The SVI step counts and NUTS warmup, sample, and chain budgets in the snippets below are illustrative: each block is sized to run in tens of seconds and demonstrate the API surface. Production fits typically need 10x to 100x more SVI steps, longer NUTS warmup, and multiple chains to actually converge to the data-generating parameters.

Generating synthetic data

Initialise the model's stochastic-weight parameters under a fixed seed (these stand in for the ground-truth generative weights), then forward-sample a corpus of token sequences by drawing random prompts and reading off the next-token target through rsample.
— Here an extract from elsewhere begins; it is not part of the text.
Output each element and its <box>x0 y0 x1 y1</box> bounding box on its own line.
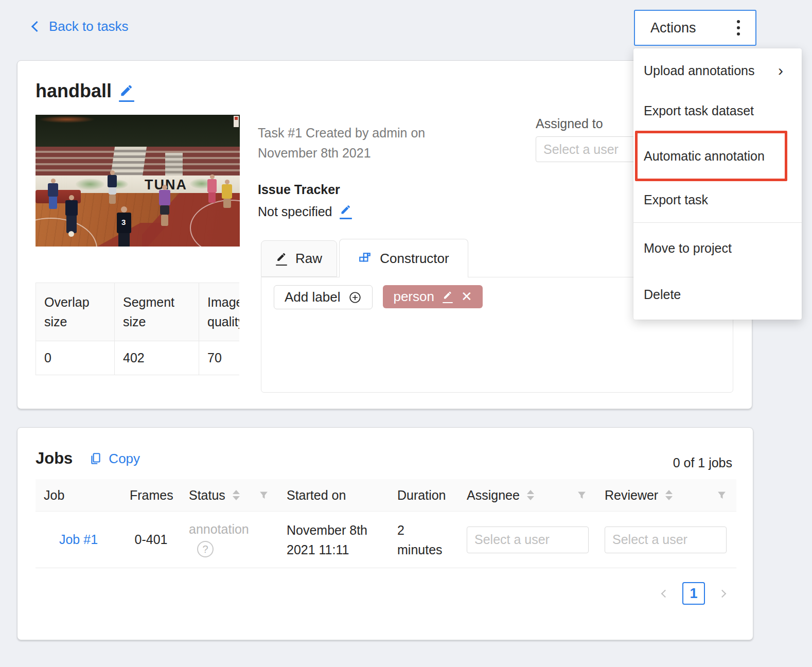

The corpus is a (batch, seq_len) int64 prompt tensor paired with a (batch,) next-token target.

import torch
from quivers.dsl import load

torch.manual_seed(0)
prog = load("docs/examples/source/lstm_lm.qvr")
model = prog.morphism

for _, p in model.named_parameters():
    p.data.copy_(torch.randn_like(p) * 0.3)
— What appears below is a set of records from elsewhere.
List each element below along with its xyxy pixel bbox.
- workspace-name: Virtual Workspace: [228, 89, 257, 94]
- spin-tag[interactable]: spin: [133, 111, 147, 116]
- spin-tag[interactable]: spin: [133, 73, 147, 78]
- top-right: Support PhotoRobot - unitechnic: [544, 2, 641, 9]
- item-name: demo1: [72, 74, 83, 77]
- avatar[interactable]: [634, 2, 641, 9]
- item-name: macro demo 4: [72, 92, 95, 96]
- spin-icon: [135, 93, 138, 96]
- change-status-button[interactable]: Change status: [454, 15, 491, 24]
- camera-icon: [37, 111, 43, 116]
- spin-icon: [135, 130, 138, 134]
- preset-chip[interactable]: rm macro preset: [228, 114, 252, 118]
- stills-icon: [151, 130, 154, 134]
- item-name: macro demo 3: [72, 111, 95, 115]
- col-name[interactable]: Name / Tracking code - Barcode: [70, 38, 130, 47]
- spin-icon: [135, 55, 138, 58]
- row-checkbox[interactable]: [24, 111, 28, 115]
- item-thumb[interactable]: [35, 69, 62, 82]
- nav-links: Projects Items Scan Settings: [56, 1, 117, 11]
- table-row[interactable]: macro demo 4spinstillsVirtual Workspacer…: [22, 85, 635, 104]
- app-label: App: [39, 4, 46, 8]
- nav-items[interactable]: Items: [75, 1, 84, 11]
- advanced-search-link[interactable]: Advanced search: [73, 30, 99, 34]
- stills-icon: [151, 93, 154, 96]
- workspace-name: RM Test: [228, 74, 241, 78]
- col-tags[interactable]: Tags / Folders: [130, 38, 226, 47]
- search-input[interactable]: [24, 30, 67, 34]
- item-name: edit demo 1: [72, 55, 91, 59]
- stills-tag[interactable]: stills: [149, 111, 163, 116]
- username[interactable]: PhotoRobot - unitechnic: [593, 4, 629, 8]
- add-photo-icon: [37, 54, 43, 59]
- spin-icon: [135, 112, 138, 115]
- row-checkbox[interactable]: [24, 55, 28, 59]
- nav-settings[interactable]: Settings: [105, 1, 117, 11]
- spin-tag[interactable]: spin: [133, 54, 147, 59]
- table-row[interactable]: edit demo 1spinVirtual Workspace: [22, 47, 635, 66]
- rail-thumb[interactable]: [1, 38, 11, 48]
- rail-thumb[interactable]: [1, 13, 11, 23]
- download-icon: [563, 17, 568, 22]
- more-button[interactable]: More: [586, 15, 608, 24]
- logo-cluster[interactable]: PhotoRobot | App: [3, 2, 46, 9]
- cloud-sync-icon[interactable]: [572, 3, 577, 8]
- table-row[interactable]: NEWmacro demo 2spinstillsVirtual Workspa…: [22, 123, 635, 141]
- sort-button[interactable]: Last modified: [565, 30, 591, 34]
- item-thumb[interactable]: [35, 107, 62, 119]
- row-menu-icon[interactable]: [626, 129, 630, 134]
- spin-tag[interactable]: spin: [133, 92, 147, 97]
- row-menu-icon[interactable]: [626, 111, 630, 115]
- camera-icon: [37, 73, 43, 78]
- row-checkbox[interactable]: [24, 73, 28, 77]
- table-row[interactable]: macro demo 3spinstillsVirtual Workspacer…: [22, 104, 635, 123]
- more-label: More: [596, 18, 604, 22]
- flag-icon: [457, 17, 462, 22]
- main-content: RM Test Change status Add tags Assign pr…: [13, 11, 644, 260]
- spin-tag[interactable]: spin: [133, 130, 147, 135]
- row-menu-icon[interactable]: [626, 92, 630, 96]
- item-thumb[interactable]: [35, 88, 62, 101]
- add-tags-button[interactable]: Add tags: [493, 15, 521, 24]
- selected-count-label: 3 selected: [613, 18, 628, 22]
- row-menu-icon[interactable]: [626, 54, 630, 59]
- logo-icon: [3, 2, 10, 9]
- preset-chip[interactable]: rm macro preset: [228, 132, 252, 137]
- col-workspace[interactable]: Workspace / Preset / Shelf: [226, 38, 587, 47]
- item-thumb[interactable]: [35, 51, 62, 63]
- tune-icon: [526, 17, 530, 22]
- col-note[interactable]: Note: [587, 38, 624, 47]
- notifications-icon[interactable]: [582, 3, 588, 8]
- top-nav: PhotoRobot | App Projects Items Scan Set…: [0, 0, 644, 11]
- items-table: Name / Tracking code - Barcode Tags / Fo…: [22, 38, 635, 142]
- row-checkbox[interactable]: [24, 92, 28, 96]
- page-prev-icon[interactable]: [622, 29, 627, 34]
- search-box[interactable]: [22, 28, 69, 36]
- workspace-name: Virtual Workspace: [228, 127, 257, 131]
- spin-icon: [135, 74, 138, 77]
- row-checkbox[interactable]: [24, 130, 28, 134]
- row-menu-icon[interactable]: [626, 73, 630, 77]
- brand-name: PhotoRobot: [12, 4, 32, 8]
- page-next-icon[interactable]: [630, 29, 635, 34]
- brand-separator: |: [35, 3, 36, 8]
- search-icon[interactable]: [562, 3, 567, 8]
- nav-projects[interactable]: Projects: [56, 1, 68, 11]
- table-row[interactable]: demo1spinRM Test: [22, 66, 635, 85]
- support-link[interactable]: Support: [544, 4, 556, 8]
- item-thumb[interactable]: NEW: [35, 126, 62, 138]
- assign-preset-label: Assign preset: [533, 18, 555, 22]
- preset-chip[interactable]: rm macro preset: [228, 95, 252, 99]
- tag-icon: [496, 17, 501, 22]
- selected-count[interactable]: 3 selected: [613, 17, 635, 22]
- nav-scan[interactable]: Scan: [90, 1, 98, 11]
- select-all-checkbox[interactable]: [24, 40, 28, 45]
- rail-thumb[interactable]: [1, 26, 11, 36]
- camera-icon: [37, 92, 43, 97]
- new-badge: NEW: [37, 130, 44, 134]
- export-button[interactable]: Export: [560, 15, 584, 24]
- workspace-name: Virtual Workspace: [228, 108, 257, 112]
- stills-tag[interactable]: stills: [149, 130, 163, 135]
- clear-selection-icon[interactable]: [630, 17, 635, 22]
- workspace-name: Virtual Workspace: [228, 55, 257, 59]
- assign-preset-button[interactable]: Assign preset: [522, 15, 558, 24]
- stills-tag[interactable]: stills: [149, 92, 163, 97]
batch, seq_len, vocab = 4, 8, 256
prompts = torch.randint(0, vocab, (batch, seq_len))
targets = model.rsample(prompts)
print("prompts:", prompts.shape, prompts.dtype)
print("targets:", targets.shape, targets.dtype)

SVI fit

Re-initialise the parameters and recover next-token weights from the synthetic corpus with AutoNormalGuide + ELBO + SVI. The loss is the negative ELBO under a Categorical likelihood on the next_token site.

import torch
from quivers.dsl import load
from quivers.inference import AutoNormalGuide, ELBO, SVI

torch.manual_seed(0)
prog = load("docs/examples/source/lstm_lm.qvr")
model = prog.morphism

for _, p in model.named_parameters():
    p.data.copy_(torch.randn_like(p) * 0.3)
batch, seq_len, vocab = 4, 8, 256
prompts = torch.randint(0, vocab, (batch, seq_len))
targets = model.rsample(prompts)
observations = {"next_token": targets}

torch.manual_seed(1)
for _, p in model.named_parameters():
    p.data.copy_(torch.randn_like(p) * 0.3)

guide = AutoNormalGuide(model, observed_names={"next_token"})
optim = torch.optim.Adam(
    list(model.parameters()) + list(guide.parameters()), lr=5e-2,
)
svi = SVI(model, guide, optim, ELBO(num_particles=1))

losses = [svi.step(prompts, observations)]
for _ in range(30):
    losses.append(svi.step(prompts, observations))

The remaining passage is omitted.